Bug in metadata reading and spectral matching #109

hechth · 2023-10-19T09:47:18Z

When reading spectra from the files in the attached archive, multiple things go wrong.

Firstly, some metadata is not read correctly (missing and inserted as NA) and also the individual entries end up in the wrong places, so the InChIKey from spectrum 2 is assigned to spectrum 1 and InChIKey of spectrum 2 is then NA.

new("Spectra", backend = new("MsBackendMsp", spectraData = new("DFrame", 
    rownames = NULL, nrows = 2L, elementType = "ANY", elementMetadata = NULL, 
    metadata = list(), listData = list(name = c("2,2',3,4',5,5'-Hexachloro-4-methoxybiphenyl", 
    "Pendimethalin"), RETENTION_TIME = c("None", "None"), RETENTION_INDEX = c("2554.1", 
    "2044.6"), PRECURSOR_MZ = c("387.85245", "281.13574"), ADDUCT = c("[M]+", 
    "[M]+"), COLLISION_ENERGY = c("70eV", "70eV"), INSTRUMENT_TYPE = c("GC-EI-Orbitrap", 
    "GC-EI-Orbitrap"), NUM.PEAKS = c("164", "86"), SCANNUMBER = c("-1", 
    NA), SPECTRUMTYPE = c("Centroid", NA), formula = c("C13H19N3O4", 
    NA), inchikey = c("CHIFOSRWCNZCFN-UHFFFAOYSA-N", NA), smiles = c("CCC(CC)NC1=C(C=C(C(=C1[N+](=O)[O-])C)C)[N+](=O)[O-]", 
    NA), AUTHORS = c("Price et al., RECETOX, Masaryk University (CZ)", 
    NA), instrument = c("Q Exactive GC Orbitrap GC-MS/MS", NA
    ), IONIZATION = c("EI+", NA), LICENSE = c("CC BY-NC", NA), 
        mz = new("SimpleNumericList", elementType = "numeric", 
            elementMetadata = NULL, metadata = list(), listData = list(

Also, during matching, not all scores are calculated or they are listed as NA.

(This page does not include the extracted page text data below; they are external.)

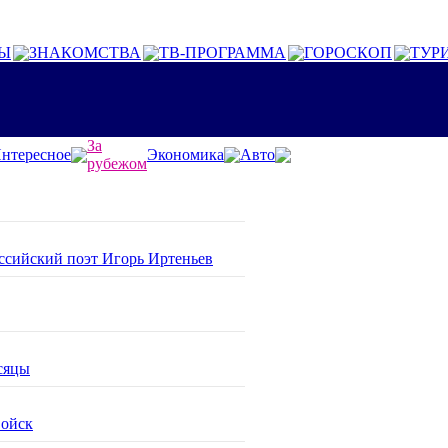
Ы
ЗНАКОМСТВА
ТВ-ПРОГРАММА
ГОРОСКОП
ТУР
За
нтересное
Экономика
Авто
рубежом
оссийский поэт Игорь Иртеньев
сяцы
войск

The code used for matching is the following:

data_reference <- Spectra(reference_file, source = MsBackendMsp::MsBackendMsp())
data_simulated <- Spectra(simulated_file, source = MsBackendMsp::MsBackendMsp())


# Define match parameters
match_param <- MetaboAnnotation::MatchForwardReverseParam(
  requirePrecursor = FALSE,
  ppm = ppm, 
  FUN = MsCoreUtils::ndotproduct, 
  THRESHFUN = function(x) which(x >= 0.0), 
  THRESHFUN_REVERSE = function(x) which(x >= 0.0)
)

# Perform matching
matched_spectra <- MetaboAnnotation::matchSpectra(data_simulated, data_reference, match_param)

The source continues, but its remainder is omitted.